Inside the Most Critical Insight of Service Lifecycle Automation

I mentioned John Reilly, a TMF guru, in a prior blog, with a sad note at his passing.  And speaking of notes, I took the time over the weekend to read my notes on our conversations.  I was struck again by John’s insights, particularly when a lot of his points related to issues not yet raised and technologies not yet popular.  I’m writing this blog both as a tribute to John’s insights and in the hope that I can make the industry understand just how impressive…and important…those insights were.

It’s been my view from the first that John’s greatest insight came with his proposal known as “NGOSS Contract”.  NGOSS is “Next-Generation OSS”, of course, and John’s work was an attempt to create a model for the OSS of the future that was, as we’d say, “event-driven”.  Event-driven software responds in real time to events, which are signals of condition changes.  In the early part of this century, the OSS/BSS industry was viewing events as little more than transactions.  One came along, you queued it, and when you popped it off the queue in your own good time, you processed the event.  When you were finished, you popped the queue again.

John’s problem with this approach was context.  Events are real-time signals, implying real-time responses.  Yes, queuing things up in the traditional way compromises the timing of real-time, but the big problem John saw was that a modern service was made up of a bunch of loosely coupled functional systems—access, metro, core, vendor domains, device differences, subnet models, and so forth.  All these systems were doing their cooperative thing, but doing it in an asynchronous way.  Each functional system had to be considered independent at one level.  If something seen in one of the functional systems required attention, it was logical to assume an event would be generated.  What this meant was that there might be two or three or more independent sets of changes happening in a network, each of which would impact multiple services and would require handling.  How would these asynchronous needs be addressed by conventional software that simply queued events and processed them in order of arrival?

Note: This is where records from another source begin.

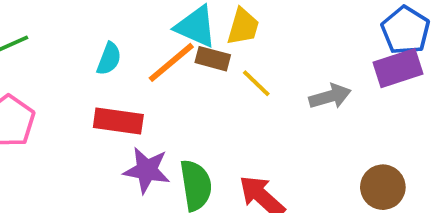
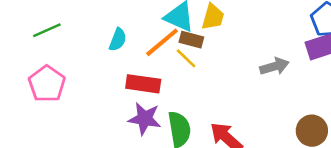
yellow line: (256, 83) -> (186, 58), moved
red rectangle: (118, 121) -> (143, 84), moved

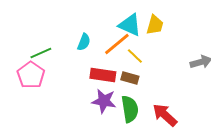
green line: (47, 30) -> (41, 53), moved
brown rectangle: (191, 40) -> (130, 78), moved

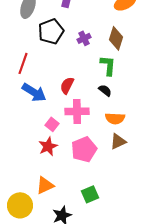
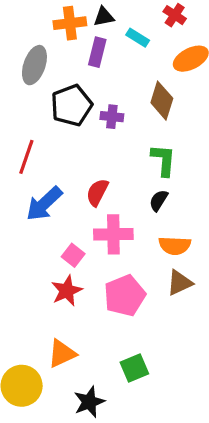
purple cross: (84, 38) -> (112, 117), moved, turned 32
brown diamond: (116, 38) -> (162, 101), moved
black semicircle: (105, 90) -> (159, 200), turned -96
blue arrow: (34, 92) -> (44, 204), turned 105

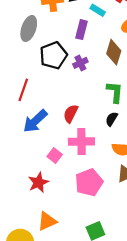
purple rectangle: (97, 52) -> (81, 30), moved
purple cross: (112, 117) -> (80, 63), turned -32
red star: (67, 291) -> (38, 182), moved

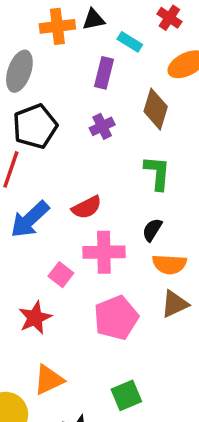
black pentagon: (53, 55) -> (35, 126), moved
red semicircle: (71, 114) -> (87, 207), turned -144
black semicircle: (112, 119) -> (152, 230), moved

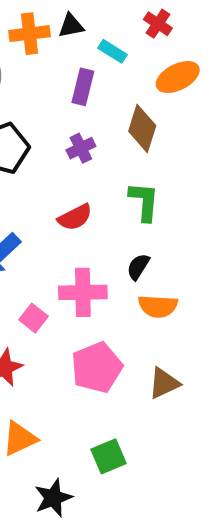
red semicircle: (87, 207) -> (75, 217), moved
brown triangle: (175, 304) -> (164, 383), moved

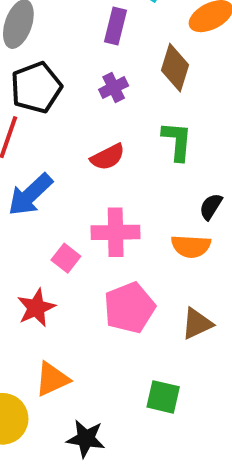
black semicircle: (138, 267) -> (211, 207), moved
green square: (109, 456) -> (163, 397), moved, turned 36
black star: (53, 498) -> (86, 439), turned 30

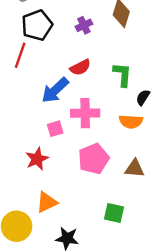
green L-shape: (177, 141) -> (122, 75), moved
blue arrow: (30, 195) -> (55, 90), moved
pink square: (66, 258) -> (55, 129), turned 35
brown triangle: (197, 324) -> (134, 168), turned 30

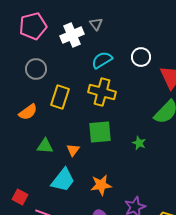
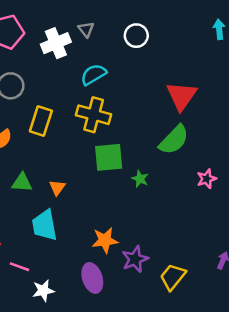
white circle: (141, 57) -> (136, 36), moved
green square: (100, 132) -> (109, 157), moved
cyan trapezoid: (63, 180) -> (45, 225), turned 132
orange star: (101, 185) -> (105, 240), moved

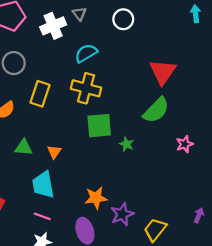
pink line: (19, 267) -> (42, 216), moved

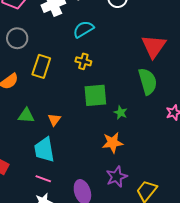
yellow cross: (86, 88) -> (83, 61), size x0.6
green semicircle: (156, 110) -> (148, 81), turned -60
orange star: (96, 198) -> (113, 143), moved

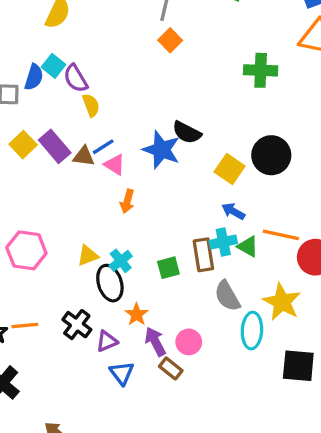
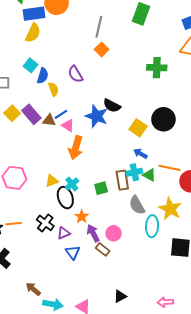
blue semicircle: (34, 77) -> (43, 76), moved
purple semicircle: (76, 78) -> (75, 74), moved
orange arrow: (127, 201) -> (76, 148), size x1.6

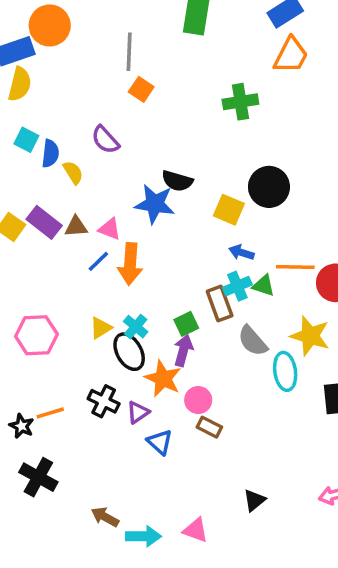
blue line: (61, 114) -> (98, 261), moved
orange star: (82, 217) -> (163, 379), size x1.5
purple arrow: (93, 233) -> (183, 350), moved, turned 54
pink circle: (114, 233) -> (198, 400), moved

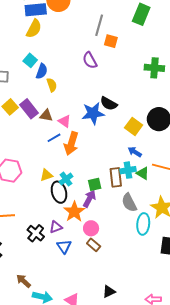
orange square: (141, 89) -> (111, 41), moved, turned -32
purple semicircle: (105, 140) -> (90, 60), moved
blue star: (155, 204) -> (93, 113), turned -30
black cross: (104, 401) -> (36, 233), moved

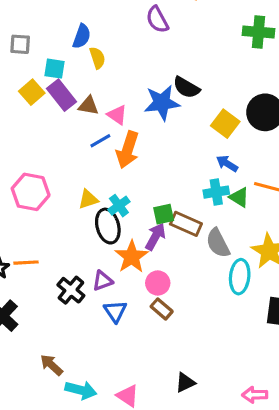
cyan square: (30, 60) -> (54, 69), moved, turned -32
brown rectangle: (116, 177) -> (186, 224), moved, turned -60

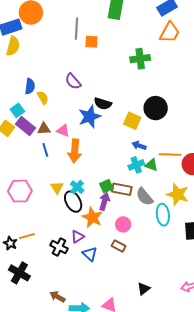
purple semicircle: (157, 19) -> (73, 81), moved
cyan square: (54, 69) -> (17, 110), turned -32
blue line: (100, 141) -> (45, 150), moved, turned -64
yellow triangle: (88, 199) -> (57, 188), turned -32
pink circle: (158, 283) -> (123, 224), moved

If asynchronicity and independence was an issue, the opposite condition was another.  A service made up of a series of functional systems has to coordinate the way those systems are deployed and managed, which means that we have to be able to synchronize functional system conditions at the appropriate times and places to ensure the service works overall.

There was also a challenge, or opportunity, relating to concurrency.  If functional systems were independent but coordinated pieces of a service, it made sense to process the lifecycle events for functional systems independently and concurrently.  Why feed them all into the queue for a big monolithic process?  What was needed was a mechanism to allow functional systems to be handled independently and then to provide a means of coordinating those times/places where they came together.  That would make the implementation much more scalable.

The answer, to John, started with the SID, the TMF service data model.  A service was represented as a contract, and the contract defined the service and a set of functional sub-services with a to-the-customer (“Customer-Facing”) and to-the-resource (“Resource-Facing”) specification.  Since there was a definition for each of the sub-services that made up a service, the SID could store the context of each and could also store the way the sub-service contexts related to the service context.

The applicable concept was a familiar one in protocol design—the state/event table.  A communications protocol has a number of specific states, like “Initializing”, “Communicating”, “Recovering” and so forth.  It also has a number of specifically recognized events, so it would be possible to build a kind of spreadsheet with the states being the rows and the events the columns.  Within each state/event intersect “cell”, we could define the way we expected that event to be handled in that state.  That’s the way context can be maintained, because as long as there is a single source of truth about the service—the SID’s Contract—then all the asynchronous behaviors of our functional sub-services can be coordinated through their state/event tables.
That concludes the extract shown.